◆ **Entries shown**:
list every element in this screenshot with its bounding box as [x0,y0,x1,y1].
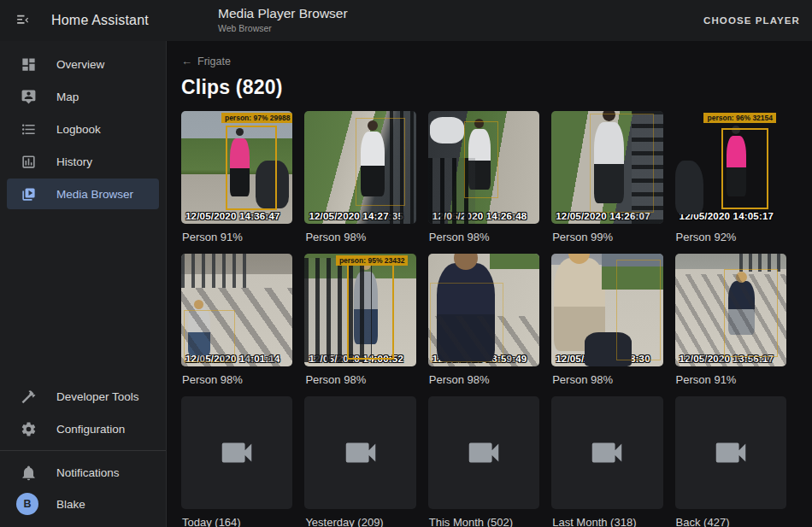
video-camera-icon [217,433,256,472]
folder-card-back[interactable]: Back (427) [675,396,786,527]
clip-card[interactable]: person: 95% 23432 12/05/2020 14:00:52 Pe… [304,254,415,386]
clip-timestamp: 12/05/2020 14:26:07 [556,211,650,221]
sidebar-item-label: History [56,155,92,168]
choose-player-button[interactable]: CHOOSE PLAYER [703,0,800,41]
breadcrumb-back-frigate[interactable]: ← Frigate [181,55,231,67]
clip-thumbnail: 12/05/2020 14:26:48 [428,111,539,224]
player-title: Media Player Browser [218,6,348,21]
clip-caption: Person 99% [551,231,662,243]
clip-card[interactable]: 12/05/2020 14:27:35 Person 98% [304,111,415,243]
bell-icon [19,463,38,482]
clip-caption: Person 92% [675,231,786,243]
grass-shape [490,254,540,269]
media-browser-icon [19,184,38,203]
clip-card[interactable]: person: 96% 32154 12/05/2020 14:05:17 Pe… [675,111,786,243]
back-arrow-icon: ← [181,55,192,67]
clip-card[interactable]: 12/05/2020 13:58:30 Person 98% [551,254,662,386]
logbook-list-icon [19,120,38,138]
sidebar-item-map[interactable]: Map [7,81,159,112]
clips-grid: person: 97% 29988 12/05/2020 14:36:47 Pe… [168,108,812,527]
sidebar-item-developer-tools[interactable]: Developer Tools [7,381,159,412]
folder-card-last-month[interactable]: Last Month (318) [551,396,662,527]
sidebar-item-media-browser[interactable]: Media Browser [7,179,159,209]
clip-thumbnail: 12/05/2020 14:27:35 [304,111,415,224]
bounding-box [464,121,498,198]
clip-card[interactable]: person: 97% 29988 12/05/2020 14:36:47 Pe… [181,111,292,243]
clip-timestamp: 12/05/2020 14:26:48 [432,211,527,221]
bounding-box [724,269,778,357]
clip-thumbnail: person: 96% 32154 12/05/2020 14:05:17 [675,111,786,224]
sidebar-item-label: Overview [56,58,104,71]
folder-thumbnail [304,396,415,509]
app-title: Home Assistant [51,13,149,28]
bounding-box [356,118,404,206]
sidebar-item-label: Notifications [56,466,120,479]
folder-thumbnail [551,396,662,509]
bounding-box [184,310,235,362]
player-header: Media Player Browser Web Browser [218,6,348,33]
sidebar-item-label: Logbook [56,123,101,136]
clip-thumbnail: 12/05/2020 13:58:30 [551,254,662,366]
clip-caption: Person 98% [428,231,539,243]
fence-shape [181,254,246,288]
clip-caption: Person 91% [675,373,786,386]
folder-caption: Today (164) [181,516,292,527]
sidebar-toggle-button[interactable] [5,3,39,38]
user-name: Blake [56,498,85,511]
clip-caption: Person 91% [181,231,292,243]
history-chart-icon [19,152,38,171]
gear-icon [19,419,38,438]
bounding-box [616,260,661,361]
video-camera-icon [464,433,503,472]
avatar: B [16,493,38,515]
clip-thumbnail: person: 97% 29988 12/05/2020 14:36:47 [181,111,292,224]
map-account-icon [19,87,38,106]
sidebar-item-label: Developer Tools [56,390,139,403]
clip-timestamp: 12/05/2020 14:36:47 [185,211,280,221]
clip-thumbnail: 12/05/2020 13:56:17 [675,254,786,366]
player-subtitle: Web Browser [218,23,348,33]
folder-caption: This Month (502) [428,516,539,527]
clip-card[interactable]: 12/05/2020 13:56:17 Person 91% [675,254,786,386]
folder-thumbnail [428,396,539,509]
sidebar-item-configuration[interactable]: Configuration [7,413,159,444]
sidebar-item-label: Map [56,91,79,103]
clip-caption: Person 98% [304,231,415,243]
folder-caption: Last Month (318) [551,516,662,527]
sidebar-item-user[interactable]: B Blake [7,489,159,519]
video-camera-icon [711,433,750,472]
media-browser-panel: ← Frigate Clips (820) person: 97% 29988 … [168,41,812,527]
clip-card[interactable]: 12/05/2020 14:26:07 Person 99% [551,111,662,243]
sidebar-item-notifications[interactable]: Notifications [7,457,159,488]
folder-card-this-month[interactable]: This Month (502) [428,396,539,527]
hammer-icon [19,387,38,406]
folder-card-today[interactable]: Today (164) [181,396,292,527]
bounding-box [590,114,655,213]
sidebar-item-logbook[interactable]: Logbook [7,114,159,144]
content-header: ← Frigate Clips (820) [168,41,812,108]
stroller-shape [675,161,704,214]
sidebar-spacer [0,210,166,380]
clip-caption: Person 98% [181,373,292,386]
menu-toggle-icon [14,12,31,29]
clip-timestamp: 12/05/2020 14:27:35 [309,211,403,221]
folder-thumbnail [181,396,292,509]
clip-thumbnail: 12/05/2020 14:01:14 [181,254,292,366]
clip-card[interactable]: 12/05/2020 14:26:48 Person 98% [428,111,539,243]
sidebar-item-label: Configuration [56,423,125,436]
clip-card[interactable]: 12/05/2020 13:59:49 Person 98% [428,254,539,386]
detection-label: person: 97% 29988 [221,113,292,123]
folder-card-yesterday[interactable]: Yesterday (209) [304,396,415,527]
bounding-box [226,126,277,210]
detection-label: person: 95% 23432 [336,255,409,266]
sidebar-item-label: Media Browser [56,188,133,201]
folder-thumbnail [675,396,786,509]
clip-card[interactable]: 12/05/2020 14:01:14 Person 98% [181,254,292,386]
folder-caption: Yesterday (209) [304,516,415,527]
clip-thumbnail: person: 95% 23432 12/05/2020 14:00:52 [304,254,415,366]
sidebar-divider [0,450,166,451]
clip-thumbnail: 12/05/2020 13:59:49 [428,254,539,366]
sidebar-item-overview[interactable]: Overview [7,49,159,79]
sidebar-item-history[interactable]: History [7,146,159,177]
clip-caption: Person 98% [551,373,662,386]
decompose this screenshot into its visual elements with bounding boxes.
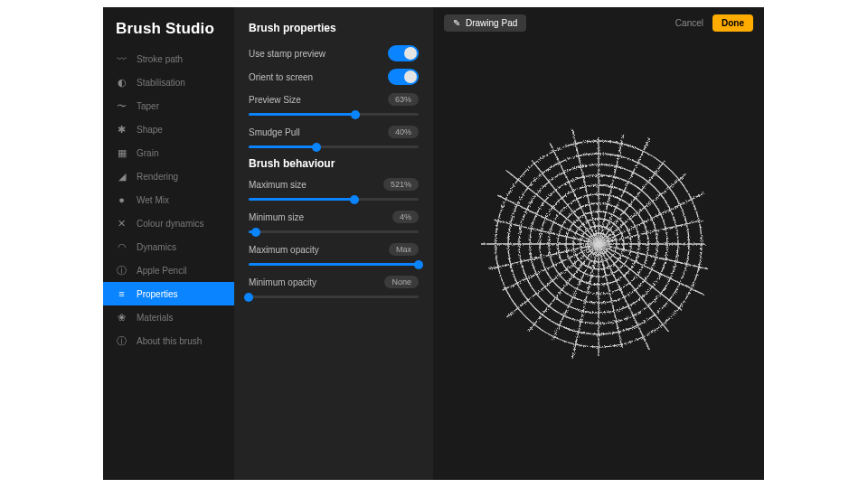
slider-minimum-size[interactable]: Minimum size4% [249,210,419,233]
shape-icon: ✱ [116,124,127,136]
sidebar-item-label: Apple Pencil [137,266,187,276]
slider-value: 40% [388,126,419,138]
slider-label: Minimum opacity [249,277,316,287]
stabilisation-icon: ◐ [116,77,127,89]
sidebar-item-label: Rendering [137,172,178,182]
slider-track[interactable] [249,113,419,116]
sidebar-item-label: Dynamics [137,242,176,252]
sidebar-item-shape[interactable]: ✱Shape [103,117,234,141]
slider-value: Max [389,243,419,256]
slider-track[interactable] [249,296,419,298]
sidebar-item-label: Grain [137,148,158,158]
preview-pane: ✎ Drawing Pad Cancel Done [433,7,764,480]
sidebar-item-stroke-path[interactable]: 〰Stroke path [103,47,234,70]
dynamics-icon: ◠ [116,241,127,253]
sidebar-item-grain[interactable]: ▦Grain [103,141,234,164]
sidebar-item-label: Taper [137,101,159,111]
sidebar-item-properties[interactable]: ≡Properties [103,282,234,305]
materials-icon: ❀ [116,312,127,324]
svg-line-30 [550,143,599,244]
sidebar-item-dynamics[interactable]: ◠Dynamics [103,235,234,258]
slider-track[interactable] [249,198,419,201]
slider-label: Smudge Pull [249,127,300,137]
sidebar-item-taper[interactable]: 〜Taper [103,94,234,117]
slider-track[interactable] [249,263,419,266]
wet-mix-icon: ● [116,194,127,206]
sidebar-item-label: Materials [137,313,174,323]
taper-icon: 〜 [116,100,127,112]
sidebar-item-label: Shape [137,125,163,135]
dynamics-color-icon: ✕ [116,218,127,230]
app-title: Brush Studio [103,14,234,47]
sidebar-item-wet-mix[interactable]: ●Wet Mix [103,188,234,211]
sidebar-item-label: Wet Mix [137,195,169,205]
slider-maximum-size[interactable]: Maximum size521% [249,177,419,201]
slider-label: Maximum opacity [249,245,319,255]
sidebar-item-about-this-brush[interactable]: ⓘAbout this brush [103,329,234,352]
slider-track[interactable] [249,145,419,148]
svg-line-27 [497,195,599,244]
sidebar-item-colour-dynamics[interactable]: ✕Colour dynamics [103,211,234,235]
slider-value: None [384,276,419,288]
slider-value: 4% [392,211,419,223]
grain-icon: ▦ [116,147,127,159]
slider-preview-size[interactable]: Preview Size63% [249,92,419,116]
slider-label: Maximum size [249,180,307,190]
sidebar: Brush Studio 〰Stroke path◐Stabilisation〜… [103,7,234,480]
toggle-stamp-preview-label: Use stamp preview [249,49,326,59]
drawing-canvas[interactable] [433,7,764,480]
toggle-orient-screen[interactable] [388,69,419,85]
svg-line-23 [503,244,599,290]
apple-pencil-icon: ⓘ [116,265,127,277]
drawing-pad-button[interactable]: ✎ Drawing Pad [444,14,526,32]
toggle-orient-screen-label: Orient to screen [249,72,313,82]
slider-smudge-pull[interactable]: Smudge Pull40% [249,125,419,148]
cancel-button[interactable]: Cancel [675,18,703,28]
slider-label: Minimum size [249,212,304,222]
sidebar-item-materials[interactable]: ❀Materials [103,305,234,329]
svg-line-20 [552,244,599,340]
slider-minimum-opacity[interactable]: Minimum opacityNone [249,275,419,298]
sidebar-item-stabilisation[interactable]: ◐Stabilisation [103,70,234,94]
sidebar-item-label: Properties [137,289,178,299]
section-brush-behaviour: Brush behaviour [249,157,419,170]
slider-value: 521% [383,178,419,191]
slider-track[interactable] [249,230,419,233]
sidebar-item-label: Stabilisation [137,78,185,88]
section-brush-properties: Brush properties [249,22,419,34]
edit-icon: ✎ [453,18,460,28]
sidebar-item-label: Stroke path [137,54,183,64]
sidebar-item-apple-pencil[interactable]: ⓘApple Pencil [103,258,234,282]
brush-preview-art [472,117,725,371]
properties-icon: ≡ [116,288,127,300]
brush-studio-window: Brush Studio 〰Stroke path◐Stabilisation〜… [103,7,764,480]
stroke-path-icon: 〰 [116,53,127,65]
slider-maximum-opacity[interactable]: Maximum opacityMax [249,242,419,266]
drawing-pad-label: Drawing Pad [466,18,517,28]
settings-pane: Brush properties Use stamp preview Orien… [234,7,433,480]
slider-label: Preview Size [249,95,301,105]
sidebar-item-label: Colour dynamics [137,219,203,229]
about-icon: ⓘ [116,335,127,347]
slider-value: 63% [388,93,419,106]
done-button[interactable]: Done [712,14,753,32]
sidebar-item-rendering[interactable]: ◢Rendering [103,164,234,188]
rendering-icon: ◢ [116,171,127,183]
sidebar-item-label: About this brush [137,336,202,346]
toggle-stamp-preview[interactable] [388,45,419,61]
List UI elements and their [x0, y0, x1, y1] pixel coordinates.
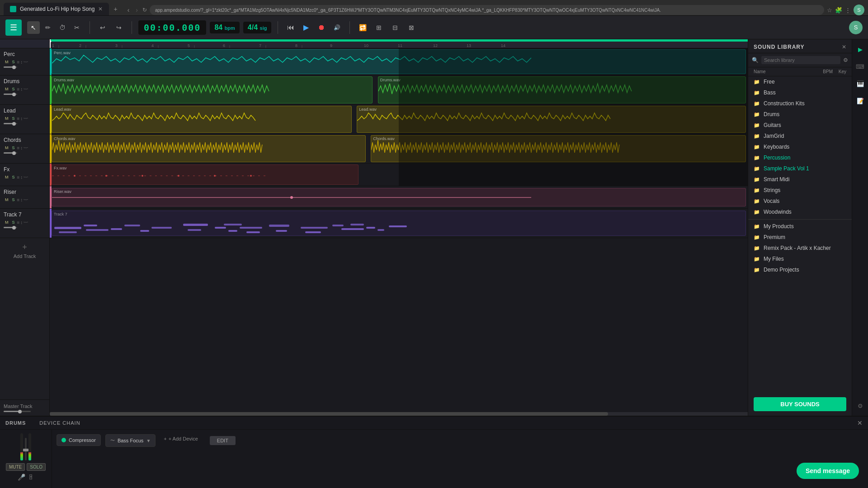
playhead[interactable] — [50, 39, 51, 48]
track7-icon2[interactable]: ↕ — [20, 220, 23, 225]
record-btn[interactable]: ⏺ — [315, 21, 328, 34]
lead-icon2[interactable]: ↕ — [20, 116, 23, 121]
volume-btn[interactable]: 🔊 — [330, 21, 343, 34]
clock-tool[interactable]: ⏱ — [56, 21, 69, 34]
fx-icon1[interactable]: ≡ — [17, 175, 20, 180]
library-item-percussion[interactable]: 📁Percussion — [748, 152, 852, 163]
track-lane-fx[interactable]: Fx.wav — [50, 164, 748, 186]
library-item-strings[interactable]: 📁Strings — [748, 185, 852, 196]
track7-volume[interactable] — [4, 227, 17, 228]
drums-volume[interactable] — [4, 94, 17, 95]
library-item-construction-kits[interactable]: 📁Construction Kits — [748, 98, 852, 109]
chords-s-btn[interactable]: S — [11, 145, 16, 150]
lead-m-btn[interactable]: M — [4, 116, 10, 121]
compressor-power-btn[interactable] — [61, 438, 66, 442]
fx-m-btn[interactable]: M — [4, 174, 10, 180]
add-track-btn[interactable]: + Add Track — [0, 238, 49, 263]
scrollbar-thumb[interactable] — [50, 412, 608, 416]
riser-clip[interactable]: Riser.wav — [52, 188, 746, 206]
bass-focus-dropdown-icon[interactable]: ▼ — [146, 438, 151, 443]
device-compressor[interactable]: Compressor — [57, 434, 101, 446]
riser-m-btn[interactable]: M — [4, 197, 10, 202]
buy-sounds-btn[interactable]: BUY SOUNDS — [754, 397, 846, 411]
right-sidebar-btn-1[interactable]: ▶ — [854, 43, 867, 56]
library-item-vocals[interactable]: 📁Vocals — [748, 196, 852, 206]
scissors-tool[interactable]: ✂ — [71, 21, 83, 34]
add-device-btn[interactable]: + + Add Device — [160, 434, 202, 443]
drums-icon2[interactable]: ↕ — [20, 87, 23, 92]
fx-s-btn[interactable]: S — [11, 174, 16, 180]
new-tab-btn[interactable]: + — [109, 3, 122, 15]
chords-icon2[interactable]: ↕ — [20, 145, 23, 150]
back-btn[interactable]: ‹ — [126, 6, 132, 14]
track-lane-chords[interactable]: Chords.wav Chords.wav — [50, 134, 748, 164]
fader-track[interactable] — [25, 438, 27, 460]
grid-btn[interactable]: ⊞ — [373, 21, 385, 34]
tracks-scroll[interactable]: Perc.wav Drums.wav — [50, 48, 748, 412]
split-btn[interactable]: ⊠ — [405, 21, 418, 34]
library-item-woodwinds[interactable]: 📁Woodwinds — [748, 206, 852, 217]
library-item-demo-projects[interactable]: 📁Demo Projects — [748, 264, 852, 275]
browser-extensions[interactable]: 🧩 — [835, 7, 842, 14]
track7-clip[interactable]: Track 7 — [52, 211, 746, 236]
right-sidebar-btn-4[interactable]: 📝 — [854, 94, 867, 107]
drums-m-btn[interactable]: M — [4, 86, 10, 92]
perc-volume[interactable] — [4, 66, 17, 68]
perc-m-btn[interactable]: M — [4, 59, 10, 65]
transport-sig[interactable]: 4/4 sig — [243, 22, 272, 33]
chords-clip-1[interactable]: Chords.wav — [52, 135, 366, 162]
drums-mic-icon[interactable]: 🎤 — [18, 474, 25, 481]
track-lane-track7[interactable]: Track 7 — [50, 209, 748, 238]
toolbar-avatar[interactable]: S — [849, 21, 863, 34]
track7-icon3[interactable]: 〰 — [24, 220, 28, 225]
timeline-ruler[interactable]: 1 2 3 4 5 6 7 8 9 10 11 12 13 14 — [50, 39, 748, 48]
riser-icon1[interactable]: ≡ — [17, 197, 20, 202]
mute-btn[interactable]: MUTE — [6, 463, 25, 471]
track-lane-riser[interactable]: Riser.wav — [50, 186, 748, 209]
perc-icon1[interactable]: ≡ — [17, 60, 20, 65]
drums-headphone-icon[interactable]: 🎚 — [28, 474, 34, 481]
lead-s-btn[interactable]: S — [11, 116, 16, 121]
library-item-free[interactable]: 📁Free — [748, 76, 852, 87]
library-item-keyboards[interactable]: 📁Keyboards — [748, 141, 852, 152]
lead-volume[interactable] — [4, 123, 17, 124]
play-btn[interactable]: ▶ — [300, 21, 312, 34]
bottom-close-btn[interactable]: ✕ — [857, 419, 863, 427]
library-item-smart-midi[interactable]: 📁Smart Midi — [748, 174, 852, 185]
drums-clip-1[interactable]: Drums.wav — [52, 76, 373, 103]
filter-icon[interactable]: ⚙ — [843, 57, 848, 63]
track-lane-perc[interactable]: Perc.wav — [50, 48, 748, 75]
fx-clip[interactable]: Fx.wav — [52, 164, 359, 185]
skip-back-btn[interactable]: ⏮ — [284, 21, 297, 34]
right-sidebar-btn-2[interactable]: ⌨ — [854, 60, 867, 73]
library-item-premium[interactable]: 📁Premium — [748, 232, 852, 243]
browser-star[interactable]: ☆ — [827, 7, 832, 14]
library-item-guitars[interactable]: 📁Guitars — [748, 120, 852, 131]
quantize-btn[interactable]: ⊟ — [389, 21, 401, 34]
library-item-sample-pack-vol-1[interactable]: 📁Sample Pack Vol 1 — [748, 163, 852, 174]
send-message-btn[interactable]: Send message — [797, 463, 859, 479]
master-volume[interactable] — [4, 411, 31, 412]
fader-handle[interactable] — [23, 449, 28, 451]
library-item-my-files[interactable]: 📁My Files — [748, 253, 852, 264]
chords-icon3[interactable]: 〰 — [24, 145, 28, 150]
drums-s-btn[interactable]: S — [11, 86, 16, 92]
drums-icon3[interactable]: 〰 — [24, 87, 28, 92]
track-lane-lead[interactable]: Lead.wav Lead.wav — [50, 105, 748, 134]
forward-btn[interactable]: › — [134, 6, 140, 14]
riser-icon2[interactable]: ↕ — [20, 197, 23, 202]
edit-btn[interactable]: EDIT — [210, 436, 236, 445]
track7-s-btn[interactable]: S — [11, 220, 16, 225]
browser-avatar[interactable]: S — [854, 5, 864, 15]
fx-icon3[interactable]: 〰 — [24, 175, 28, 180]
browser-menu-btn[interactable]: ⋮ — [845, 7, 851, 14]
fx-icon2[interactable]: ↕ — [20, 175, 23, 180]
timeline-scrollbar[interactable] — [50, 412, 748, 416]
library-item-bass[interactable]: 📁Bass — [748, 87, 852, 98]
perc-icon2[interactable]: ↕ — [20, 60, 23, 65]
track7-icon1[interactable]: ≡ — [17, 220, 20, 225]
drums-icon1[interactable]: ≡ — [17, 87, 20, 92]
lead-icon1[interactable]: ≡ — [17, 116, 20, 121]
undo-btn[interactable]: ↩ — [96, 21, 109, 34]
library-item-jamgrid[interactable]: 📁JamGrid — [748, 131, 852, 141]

◆ **Exercise details**:
Copy out every line of the data in which the word "Overview" is found.

◆ **The completed task**:
sidebar-item-label: Overview [56,58,104,71]
sidebar-item-overview[interactable]: Overview [7,49,159,79]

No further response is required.